Key #5. Bring in supports.
~ Seek friends and family members who can give you a hand, lend you an ear, or sit with the kids.
~ Believe that it is okay to ask for help. You need and deserve people to rely on.
~ Develop social networks. Find support groups in the community to learn from others in similar situations. Social connection reduces stress.
~ Use appropriate adult supports for venting and advising.
These may include friends, pastoral counselors and mental health or legal professionals.
Key #6. Have fun with the kids—and without.
~ You need fun for emotional, physical, and mental health. Enjoyment can boost your spirits and your immune system too. Fun gives respite from pressures.
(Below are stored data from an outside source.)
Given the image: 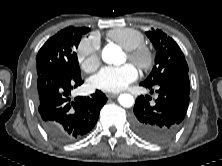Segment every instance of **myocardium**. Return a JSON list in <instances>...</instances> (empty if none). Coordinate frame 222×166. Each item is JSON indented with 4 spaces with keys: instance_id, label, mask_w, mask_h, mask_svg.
<instances>
[{
    "instance_id": "myocardium-1",
    "label": "myocardium",
    "mask_w": 222,
    "mask_h": 166,
    "mask_svg": "<svg viewBox=\"0 0 222 166\" xmlns=\"http://www.w3.org/2000/svg\"><path fill=\"white\" fill-rule=\"evenodd\" d=\"M126 51L129 60L136 64L140 69L147 70L152 65V54L149 49L143 45Z\"/></svg>"
}]
</instances>
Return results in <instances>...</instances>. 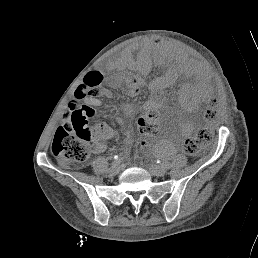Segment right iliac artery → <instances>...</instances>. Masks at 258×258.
Wrapping results in <instances>:
<instances>
[{
	"label": "right iliac artery",
	"mask_w": 258,
	"mask_h": 258,
	"mask_svg": "<svg viewBox=\"0 0 258 258\" xmlns=\"http://www.w3.org/2000/svg\"><path fill=\"white\" fill-rule=\"evenodd\" d=\"M114 159H115V160H118V157H117V156H115V157H114Z\"/></svg>",
	"instance_id": "obj_1"
}]
</instances>
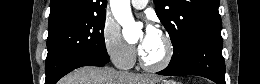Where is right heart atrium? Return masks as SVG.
<instances>
[{
	"label": "right heart atrium",
	"mask_w": 260,
	"mask_h": 84,
	"mask_svg": "<svg viewBox=\"0 0 260 84\" xmlns=\"http://www.w3.org/2000/svg\"><path fill=\"white\" fill-rule=\"evenodd\" d=\"M102 40L106 54L120 68L131 67L136 59V52L123 37L120 27L111 19H106L102 29Z\"/></svg>",
	"instance_id": "obj_1"
}]
</instances>
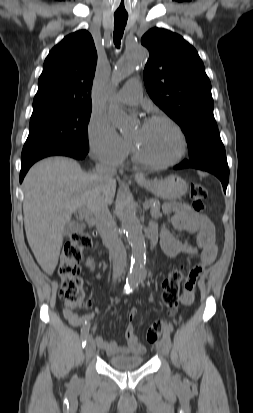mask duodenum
Masks as SVG:
<instances>
[{
	"label": "duodenum",
	"mask_w": 253,
	"mask_h": 413,
	"mask_svg": "<svg viewBox=\"0 0 253 413\" xmlns=\"http://www.w3.org/2000/svg\"><path fill=\"white\" fill-rule=\"evenodd\" d=\"M155 243H156V238H155L154 235H152L151 236V241H150L151 248H153L155 246Z\"/></svg>",
	"instance_id": "1"
}]
</instances>
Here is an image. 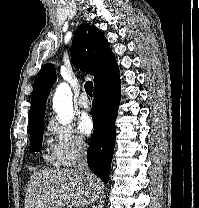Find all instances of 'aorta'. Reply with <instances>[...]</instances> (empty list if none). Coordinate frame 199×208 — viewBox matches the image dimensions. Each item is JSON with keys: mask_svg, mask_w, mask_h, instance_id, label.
Returning a JSON list of instances; mask_svg holds the SVG:
<instances>
[{"mask_svg": "<svg viewBox=\"0 0 199 208\" xmlns=\"http://www.w3.org/2000/svg\"><path fill=\"white\" fill-rule=\"evenodd\" d=\"M53 109L57 113L59 123L67 125L74 117L72 92L66 83L58 85L53 97Z\"/></svg>", "mask_w": 199, "mask_h": 208, "instance_id": "1", "label": "aorta"}]
</instances>
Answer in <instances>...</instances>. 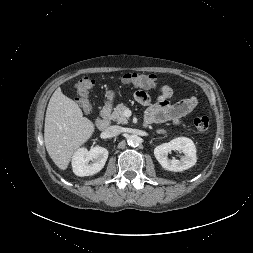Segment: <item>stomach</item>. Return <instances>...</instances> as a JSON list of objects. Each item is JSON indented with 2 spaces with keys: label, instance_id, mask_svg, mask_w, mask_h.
Here are the masks:
<instances>
[{
  "label": "stomach",
  "instance_id": "0dacf381",
  "mask_svg": "<svg viewBox=\"0 0 253 253\" xmlns=\"http://www.w3.org/2000/svg\"><path fill=\"white\" fill-rule=\"evenodd\" d=\"M108 98H109V100H112L114 98V92L113 91L108 92Z\"/></svg>",
  "mask_w": 253,
  "mask_h": 253
}]
</instances>
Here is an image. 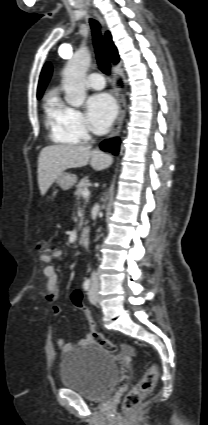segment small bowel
<instances>
[{
  "label": "small bowel",
  "instance_id": "1",
  "mask_svg": "<svg viewBox=\"0 0 208 425\" xmlns=\"http://www.w3.org/2000/svg\"><path fill=\"white\" fill-rule=\"evenodd\" d=\"M62 256V251L56 250L51 255H41L40 261L44 264L43 274L46 277V300L51 304L52 312L55 315H59L61 312L60 306L55 304L56 300L60 294V284H59V275L56 268L51 264L53 258H59ZM57 346L63 351L68 352L71 350L72 346L65 342V340L58 336L55 340ZM92 341L90 336L82 339L80 341L81 345H88ZM124 349H127L126 346H123Z\"/></svg>",
  "mask_w": 208,
  "mask_h": 425
}]
</instances>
~ Play a little. You don’ t have to pay a lot. Take a walk in the woods -- go to a public garden -- make family play dates -- go on a picnic -- go to the beach -- make a snowman -- play with a ball, a frisbee, a jump rope -- go to a public concert -- tell stories -- do an art project -- watch a good TV show — play a board game.
~ Take alone-time for yourself. Carve out time with other adults.
This type of break recharges the coping batteries.
A word of caution and a word of hope:
The suggestions in these six keys assume that it is safe to deal with “the other” parent. If safety concerns exist, these ideas may need to be modified, and you may wish to seek legal, and possibly, mental health counseling.
With practice and patience you can utilize these strategies to reduce your stress, provide greater stability and security for your kids, increase your self worth, strengthen your resilience, and reward yourself with greater serenity.